05-17-2008, 09:06 AM

Well, in the real world things aren't as meticulously organized as the planet some beings apparently inhabit, and a global search engine could be a useful tool in UR (why else would it be on the road map?).

There is so much information to store, and so little time to organize it, only the obsessively organized or well-disciplined can keep everything together. So for us lesser mortals we need all the help we can get, so could you give us some slack for once?

Geek said he was with ashwken on this, but ashwken himself works with "many UR databases." So what is the "this" that Geek is with?

armsys

05-17-2008, 11:05 AM

Geek said he was with ashwken on this, but ashwken himself works with "many UR databases." So what is the "this" that Geek is with?
Ashwken is the known UR guru enjoying multiple URDs.
tfjern, perhaps you misunderstood Quant's intent. Quant just illuminates the view that Ashwken isn't a big fan of multi URD search. But I could be wrong.
Armstrong

ashwken

05-17-2008, 02:41 PM

Originally posted by armsys
Ashwken is the known UR guru enjoying multiple URDs.
...that Ashwken isn't a big fan of multi URD search.
Thanks for the compliment, but it's way overstated.

Search across Mulitple URDs would be benefical in many circumstances.

Part of the reason I end up with multiple URDs is that I tend to push the database aspect of UR (probably) more than the authors intended.

For example, I have one URD for cataloging music - granted there are many good music catalog programs available, but none that allowed me the depth and customization that UR allows. 'Course there are some features available in specific music catalog applications that I can't duplicate in UR, but I've been able to accept these deficencies and found work arounds.

Another example is a URD for cataloging and researching the works of a specific author, and the spin-offs that his work inspired.

An example of overlap could be found in a URD I have for Current Events, and a separate URD for Run Up to War. Both of these URDs are more research oriented, as opposed to cataloging, and as such could benefit from multiple db search. An arguement could be made to merge these two databases since there is some intersection of purpose, but on the other hand there is enough difference to keep them separate (Current Events is more general, where Run Up to War is more focused).

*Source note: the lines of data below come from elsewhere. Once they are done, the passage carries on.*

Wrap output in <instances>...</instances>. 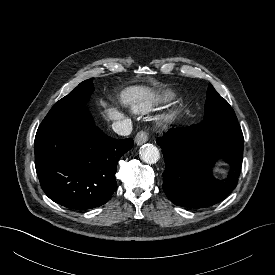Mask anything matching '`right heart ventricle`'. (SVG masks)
I'll return each mask as SVG.
<instances>
[{
    "label": "right heart ventricle",
    "instance_id": "1",
    "mask_svg": "<svg viewBox=\"0 0 275 275\" xmlns=\"http://www.w3.org/2000/svg\"><path fill=\"white\" fill-rule=\"evenodd\" d=\"M172 93L165 91L157 95H150L141 99L136 105L135 110L142 113H147L153 110L159 102H166L172 98Z\"/></svg>",
    "mask_w": 275,
    "mask_h": 275
}]
</instances>
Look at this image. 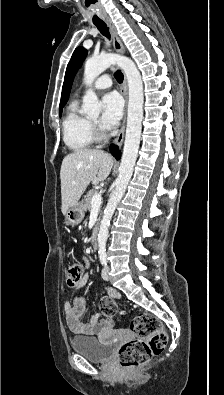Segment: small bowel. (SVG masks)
I'll use <instances>...</instances> for the list:
<instances>
[{
    "mask_svg": "<svg viewBox=\"0 0 224 395\" xmlns=\"http://www.w3.org/2000/svg\"><path fill=\"white\" fill-rule=\"evenodd\" d=\"M88 281V275L84 274L76 284L81 288ZM107 291L115 298L120 297L119 293L112 288H108ZM64 316L69 330L76 335H98L113 327V321L110 318H102L100 314L88 316L86 302L82 296L64 304Z\"/></svg>",
    "mask_w": 224,
    "mask_h": 395,
    "instance_id": "1",
    "label": "small bowel"
}]
</instances>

The flexibility that UR allows is both powerful and frustrating, and I really enjoy learning how others are putting the program to use.

quant

05-17-2008, 04:26 PM

Originally posted by ashwken
An example of overlap could be found in a URD I have for Current Events, and a separate URD for Run Up to War. Both of these URDs are more research oriented, as opposed to cataloging, and as such could benefit from multiple db search. An arguement could be made to merge these two databases since there is some intersection of purpose, but on the other hand there is enough difference to keep them separate (Current Events is more general, where Run Up to War is more focused)
ok, just for the sake of discussing different approaches:

So the databases could be merged to a single one (where one can easily limit searches to only a part of database if desired). And with favourites and hoisting, it could really feel like you have two databases in a single file. Plus, if there are some things which are common, these could be connected (multiparenting) and promote understanding.

You say there is enough difference to keep them separate. Why would this "enough difference" imply keeping them separate? Are there completely different templates used for the similar things that would cause confusion?
Or is there a speed issue? DB file too big for OS to handle? Or some other compelling reasons? ;-)

armsys

05-17-2008, 08:54 PM

Hi tfjern,
If you have to deal with a huge number of URDs, you may find the Database toolbar (hidden by default) immensely useful. It's more efficient than pressing F6.
Armstrong

armsys

05-17-2008, 10:50 PM

Hi tfjern,
For multiple URDs, you can hyperlink any items such as folders, appintments, contacts and documents across multiple URDs. For details, see http://www.kinook.com/UltraRecall/Manual/internallinking.htm.
Armstrong

tfjern

05-18-2008, 12:02 AM

Thanks, armsys. Finally, some constructive help.

ashwken

05-18-2008, 02:49 AM

Originally posted by quant
ok, just for the sake of discussing different approaches:

So the databases could be merged to a single one (where one can easily limit searches to only a part of database if desired). And with favourites and hoisting, it could really feel like you have two databases in a single file. Plus, if there are some things which are common, these could be connected (multiparenting) and promote understanding.

You say there is enough difference to keep them separate. Why would this "enough difference" imply keeping them separate? Are there completely different templates used for the similar things that would cause confusion?

Or is there a speed issue? DB file too big for OS to handle? Or some other compelling reasons? ;-)
Thanks for forcing me to think this thing thru.

The example that I used was not a good example in support of needing Search across Multiple DB, but a good example of poor initial design. Yes, these two databases will be merged at some point.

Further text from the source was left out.